Leading chants of “Liberate Hong Kong; revolution of our times”, Bowie Tang, a Form Six student and convenor of the school’s extradition bill concern group, said a full walkout from classes would begin on Tuesday.

He estimated 30 students would boycott Monday’s opening ceremony and sit at the basketball court.

“The school only approved our planned class boycott tomorrow at our school hall,” he said. “But I am willing to take any disciplinary consequences since I am already taking little risks by not standing at the front line out on the streets today.”

The protest movement has called upon students to skip school every Monday for the duration of the crisis, a possibility school administrators reportedly view with unease. Some student leaders have said they plan to boycott classes every day for the next two weeks.

Riot police were deployed to several schools, including the alma mater of Lo. Some school administrators urged students to call off planned rallies in the interest of public safety, but the demonstrations reportedly remained peaceful. Some students and school administrators criticized the police presence as an effort at intimidation, especially when the police began searching the student demonstrators and confiscating protest materials.

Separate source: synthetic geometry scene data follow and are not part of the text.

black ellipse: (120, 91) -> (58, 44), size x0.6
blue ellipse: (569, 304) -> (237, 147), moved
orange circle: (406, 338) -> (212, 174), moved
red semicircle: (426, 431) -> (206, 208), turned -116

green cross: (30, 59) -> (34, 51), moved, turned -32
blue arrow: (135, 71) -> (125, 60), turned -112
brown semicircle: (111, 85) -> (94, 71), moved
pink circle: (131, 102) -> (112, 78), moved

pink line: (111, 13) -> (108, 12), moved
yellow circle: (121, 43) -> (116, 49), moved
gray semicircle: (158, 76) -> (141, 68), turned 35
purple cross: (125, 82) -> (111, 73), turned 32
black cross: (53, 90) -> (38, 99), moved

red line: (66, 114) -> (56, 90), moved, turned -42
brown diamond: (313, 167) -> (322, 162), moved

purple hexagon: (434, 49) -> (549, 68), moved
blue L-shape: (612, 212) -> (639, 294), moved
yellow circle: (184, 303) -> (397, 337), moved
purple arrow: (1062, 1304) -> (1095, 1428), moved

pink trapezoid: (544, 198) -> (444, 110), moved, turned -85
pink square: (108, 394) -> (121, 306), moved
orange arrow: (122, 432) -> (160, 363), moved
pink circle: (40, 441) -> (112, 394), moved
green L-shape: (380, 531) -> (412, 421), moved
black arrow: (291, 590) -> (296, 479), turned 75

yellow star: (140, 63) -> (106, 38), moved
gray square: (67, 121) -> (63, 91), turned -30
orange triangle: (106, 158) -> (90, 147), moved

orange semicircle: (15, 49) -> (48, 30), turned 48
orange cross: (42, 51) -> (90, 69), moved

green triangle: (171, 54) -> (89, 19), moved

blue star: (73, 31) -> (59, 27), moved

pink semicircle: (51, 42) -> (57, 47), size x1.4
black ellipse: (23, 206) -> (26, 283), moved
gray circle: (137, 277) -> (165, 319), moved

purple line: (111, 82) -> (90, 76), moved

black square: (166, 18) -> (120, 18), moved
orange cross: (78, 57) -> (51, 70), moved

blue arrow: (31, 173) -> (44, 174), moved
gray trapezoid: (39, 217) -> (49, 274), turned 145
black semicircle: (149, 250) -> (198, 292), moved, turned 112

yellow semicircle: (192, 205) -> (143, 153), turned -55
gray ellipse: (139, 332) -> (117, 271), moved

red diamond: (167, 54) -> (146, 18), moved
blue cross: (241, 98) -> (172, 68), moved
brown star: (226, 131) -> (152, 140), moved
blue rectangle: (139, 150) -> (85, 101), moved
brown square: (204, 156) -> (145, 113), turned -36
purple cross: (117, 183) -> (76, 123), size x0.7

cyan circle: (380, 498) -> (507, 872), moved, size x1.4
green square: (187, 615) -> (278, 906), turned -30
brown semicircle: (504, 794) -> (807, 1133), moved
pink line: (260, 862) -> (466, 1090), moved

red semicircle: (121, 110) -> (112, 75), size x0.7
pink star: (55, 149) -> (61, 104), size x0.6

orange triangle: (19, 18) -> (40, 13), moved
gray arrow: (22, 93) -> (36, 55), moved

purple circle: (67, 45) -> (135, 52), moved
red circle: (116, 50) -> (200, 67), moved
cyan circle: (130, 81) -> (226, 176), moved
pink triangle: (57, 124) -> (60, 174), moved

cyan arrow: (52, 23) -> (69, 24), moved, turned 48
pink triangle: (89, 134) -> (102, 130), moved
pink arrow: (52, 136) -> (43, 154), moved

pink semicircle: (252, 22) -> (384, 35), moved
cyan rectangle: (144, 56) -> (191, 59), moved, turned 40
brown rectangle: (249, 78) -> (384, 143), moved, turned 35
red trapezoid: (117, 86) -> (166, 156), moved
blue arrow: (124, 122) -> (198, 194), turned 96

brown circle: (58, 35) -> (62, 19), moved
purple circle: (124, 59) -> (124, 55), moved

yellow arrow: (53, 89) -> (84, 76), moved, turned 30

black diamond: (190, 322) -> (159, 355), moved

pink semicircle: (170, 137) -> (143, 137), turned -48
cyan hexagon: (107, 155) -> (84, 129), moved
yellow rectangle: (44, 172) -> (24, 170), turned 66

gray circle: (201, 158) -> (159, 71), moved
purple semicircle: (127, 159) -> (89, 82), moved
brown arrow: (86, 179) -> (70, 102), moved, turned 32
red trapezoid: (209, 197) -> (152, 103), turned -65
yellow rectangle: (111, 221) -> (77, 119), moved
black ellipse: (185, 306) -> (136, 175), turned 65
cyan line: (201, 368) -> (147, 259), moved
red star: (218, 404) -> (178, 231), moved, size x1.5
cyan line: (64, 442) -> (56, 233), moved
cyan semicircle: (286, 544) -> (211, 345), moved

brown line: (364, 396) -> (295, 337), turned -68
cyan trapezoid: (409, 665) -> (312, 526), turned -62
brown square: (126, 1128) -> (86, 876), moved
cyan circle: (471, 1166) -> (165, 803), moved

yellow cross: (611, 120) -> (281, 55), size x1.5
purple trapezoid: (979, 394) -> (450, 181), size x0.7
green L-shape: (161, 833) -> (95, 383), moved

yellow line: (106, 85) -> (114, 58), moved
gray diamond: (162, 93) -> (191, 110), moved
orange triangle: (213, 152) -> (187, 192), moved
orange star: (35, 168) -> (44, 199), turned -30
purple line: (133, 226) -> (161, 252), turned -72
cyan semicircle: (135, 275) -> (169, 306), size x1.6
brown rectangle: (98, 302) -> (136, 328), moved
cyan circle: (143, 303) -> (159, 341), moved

Hong Kong Chief Secretary for Administration Matthew Chung Kin-chung held a press conference on Monday in which he said the police were deployed because some protesters tried to prevent students who were not participating in the strike from entering schools.

“The police presence is meant to ensure public safety and should not be seen as ‘white terror,’” said Education Secretary Kevin Yeung Yun-hung, referring to the increasingly common comparison of China’s effort to quash the Hong Kong protest movement with a notorious period of political repression a century ago.

Chinese state media strove to portray the school strikes as a failure and implied the students who did participate were pressured into doing so over the summer. China’s state-run Global Times quoted school principal and Hong Kong Federation of Education Workers President Wong Kam Leung slamming the student boycott as unpatriotic and advising other administrators to take a firm hand with the students to shut down demonstrations.

“The protests are very complicated and have showed signs of terrorism. The involvement of underage students will not help solve the problem, but put them in danger. To protect their normal studies and safety, Hong Kong society should prevent underage students from participating in strikes and political movements,” the Global Times quoted Hong Kong Association of Young Commentators Vice Chair Victor Chan warning.

The SCMP said police officers are giving their own children portable alarms and watching for efforts to harass or intimidate them. Hong Kong officials claim they have received over 1,600 complaints about the personal information of police officers being posted online, sometimes including the names of the schools attended by their children.

Students at Chinese University mustered enough demonstrators to fill the sizable mall area on university grounds and read a joint statement calling on Hong Kong’s government to concede the five core demands made by the protest movement.

“Be it bullets, be it white terror, be it the totalitarian regime, whatever obstacles stand in our way shall never be enough to break our determination,” the students’ joint statement said.

Responding to charges from Beijing loyalists that Chinese University has become a “school for rioters,” student union president Jacky So Tsun-fung declared, “If going against an evil law and tyrannical rule gives us the name of rioters, we gladly accept.”

So said the rally drew approximately 30,000 participants and described university staff as “cooperative,” if not supportive. 

Younger students said participating in the student strike was the most effective way they could demonstrate their support for the protest movement. “We’re very disappointed in Carrie Lam and embarrassed to be her successors,” said one 13-year-old attending Lam’s old school, St. Francis’ Canossian College.

“Lots of students in our school pretend nothing has happened and won’t talk or do anything about the situation. Those who come out today are already prepared for the risks. If we don’t use our voices, we may never have the chance to do so again,” said another young student.

Some of the university students donned protective gear for their rallies, either to remind onlookers about excessive police force against street demonstrators or to protect themselves in the event the police decided to storm their campuses. One student demonstrator told Radio Television Hong Kong she feared that if the protest movement fails, Hong Kong will end up like Xinjiang, the mainland province where Communist China has herded millions of Muslims into concentration camps for political indoctrination.